So, Jose L. Gonzales, you think it’s a bomb. Well, that don’t impress me much. And here’s why. According to Webster, there are eight conventional definitions for the word “bomb.” Of those eight definitions, only one actually implies an explosive device:
Main entry: bomb
Etymology: French bombe, from Italian bomba, probably from Latin bombus deep hollow sound, from Greek bombos, of imitative origin
1 a : an explosive device fused to detonate under specified conditions b : ATOMIC BOMB; also : nuclear weapons in general usually used with the
2 : a vessel for compressed gases: as a : a pressure vessel for conducting chemical experiments b : a container for an aerosol : SPRAY CAN
3 : a rounded mass of lava exploded from a volcano
4 : a lead-lined container for radioactive material
5 : FAILURE, FLOP *the play was a bomb*
6 British : a large sum of money
7 British : a great success : HIT
8 : a long pass in football
Readers will recall that last week Seventh Day Adventist Pastor Jose L. Gonzales was arrested in Nashville, Tennessee on federal criminal charges because, when already being unreasonably searched by federal screeners at the airport, he casually referred to his Bible, as he handed it to them,
as a “bomb.”
“Here is my ‘bomb,'” Pastor Gonzales intoned, as he reached for his Bible.
It seems obvious that the Pastor was speaking in a colloquial sense, a common English language
device. Maybe he was even being sarcastic, also a common application of the English language.
Specifically, Pastor Gonzales was referring to his Bible in a synonymous sense. Webster’s Thesaurus also lists fully sixteen additional references for synonyms of “bomb,” eight of which have a positive connotation, and eight of which have a negative connotation, and none of which
have an explosive connotation. Additionally, Gonzales would have been correct in his
English usage if he had referred to his Bible as a “balm,” pronounced the same according to
Webster, and which also carries five definitions none of which have an explosive device
It also seems reasonable to suggest that Pastor Gonzales was so obvious in his meaning, that
no one around him, or around the screener, or anywhere in the airport, was incited to panic
or riotous behaviour. Just one screener who chose to act irresponsibly, as a result of Homeland paranoia, and the
terror incited by the thought of losing his job if he didn’t.

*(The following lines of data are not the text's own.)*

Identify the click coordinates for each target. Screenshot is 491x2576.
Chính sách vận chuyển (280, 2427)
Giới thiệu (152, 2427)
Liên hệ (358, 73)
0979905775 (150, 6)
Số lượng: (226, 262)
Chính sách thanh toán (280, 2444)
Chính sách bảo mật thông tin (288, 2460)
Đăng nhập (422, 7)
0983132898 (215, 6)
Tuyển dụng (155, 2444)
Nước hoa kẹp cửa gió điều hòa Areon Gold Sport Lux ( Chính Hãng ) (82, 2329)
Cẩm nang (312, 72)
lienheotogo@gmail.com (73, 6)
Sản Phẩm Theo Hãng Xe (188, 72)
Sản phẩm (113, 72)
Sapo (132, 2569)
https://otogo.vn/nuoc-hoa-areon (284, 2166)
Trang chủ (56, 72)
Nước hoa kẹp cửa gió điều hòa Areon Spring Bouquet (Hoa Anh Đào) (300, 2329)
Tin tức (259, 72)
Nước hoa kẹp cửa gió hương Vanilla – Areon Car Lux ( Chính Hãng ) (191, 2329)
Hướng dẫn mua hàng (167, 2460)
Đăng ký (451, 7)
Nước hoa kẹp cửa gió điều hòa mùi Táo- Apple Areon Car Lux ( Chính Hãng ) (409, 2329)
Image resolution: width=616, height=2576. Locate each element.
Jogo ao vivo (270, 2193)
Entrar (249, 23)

Oh, the screeners had reason to be suspicious! He had with him an undeclared laptop computer!
To begin with, the screeners have no right to search at all, it IS unconstitutional in and
of itself. Secondly, it’s none of their (Howard Stearn expletives) business if he has
a laptop or not, and finally, he actually made no threat any damn way.
A suspicious laptop. I have it on good word that there are homeless tramps in Nashville running around without supervision and with laptop computers tucked away in the knapsack on their back. Isn’t there something in the United States Constitution about the right to free speech? (Sans theatre related panic, which didn’t occur anyway.) Aren’t there some Geneva conventions on the right to travel freely?

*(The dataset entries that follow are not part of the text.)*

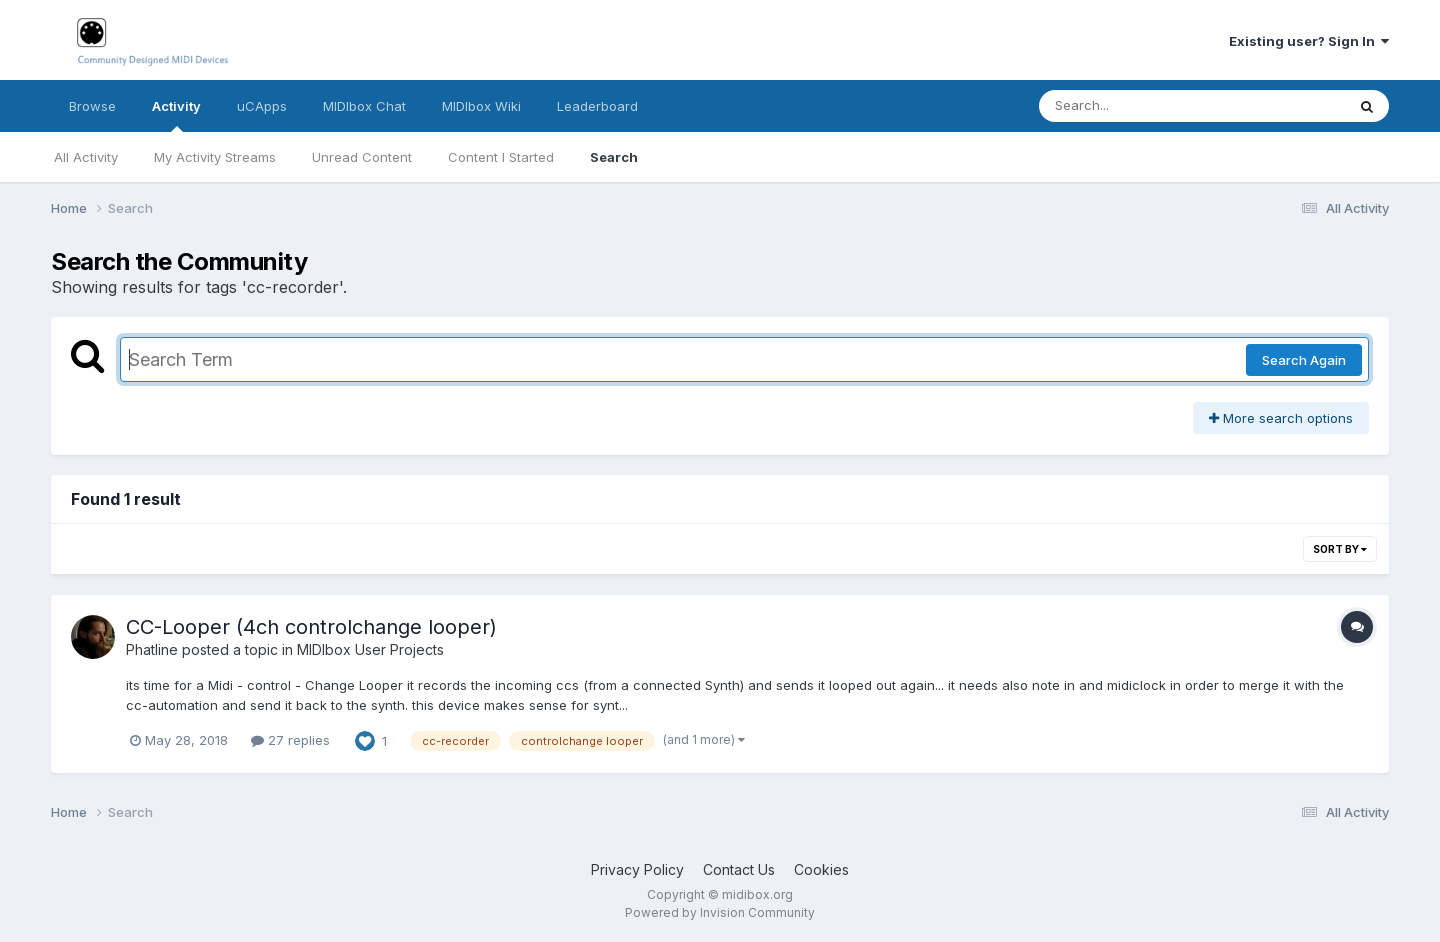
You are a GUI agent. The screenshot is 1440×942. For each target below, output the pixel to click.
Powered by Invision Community (720, 912)
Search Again (1304, 360)
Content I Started (501, 157)
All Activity (86, 157)
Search (614, 157)
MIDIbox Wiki (481, 106)
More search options (1281, 418)
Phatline (152, 649)
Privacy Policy (637, 869)
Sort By (1340, 549)
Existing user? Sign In (1309, 41)
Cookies (821, 869)
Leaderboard (597, 106)
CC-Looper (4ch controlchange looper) (311, 627)
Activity (176, 115)
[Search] (1137, 106)
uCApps (262, 106)
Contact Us (739, 869)
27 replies (290, 740)
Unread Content (362, 157)
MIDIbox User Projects (370, 649)
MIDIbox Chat (364, 106)
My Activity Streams (215, 157)
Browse (92, 106)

For exercising his right to free speech as guaranteed by the United States Constitution, Pastor
Gonzales had to post a ten thousand dollar bond to get out of jail, and he can go to federal prison for five years if he is convicted.
But, Jose L. Gonzales isn’t the real victim here. You are. I have a question for you.
Assuming that you are familiar with the original story, you probably remember all the facts as
stated here so far. Fair enough, but do you remember that Gonzales isn’t even a United States citizen? He’s a Spanish citizen living in Deltona Florida. (He was attempting
to fly from Nashville to Orlando.)
What you do remember as a result of this Federal Act Of Domestic Terrorism is that you cannot travel freely without unreasonable search and seizure, you cannot take personal affects or belongings with you if you do attempt to travel, and you may not say anything jokingly (no matter how obvious), you cannot use sarcasm or flip flops, and by no means will your sins be anonymous to federal screeners or Big Brother.
Oh, I can hear the nay Sayers now! You’re missing your own point, that
guy wasn’t even a United States citizen. Oh, I got it all right. Jose L. Gonzales doesn’t have constitutional rights because he isn’t a United States citizen. Well my friend, neither are you anymore.
If you see the light and you’re feeling inspired when a federal screener asks you for information, just tell ’em your name is Eric Blair, and if they want to see your laptop … tell
’em to “kiss my (more Howard Stearn explitives) ASS!”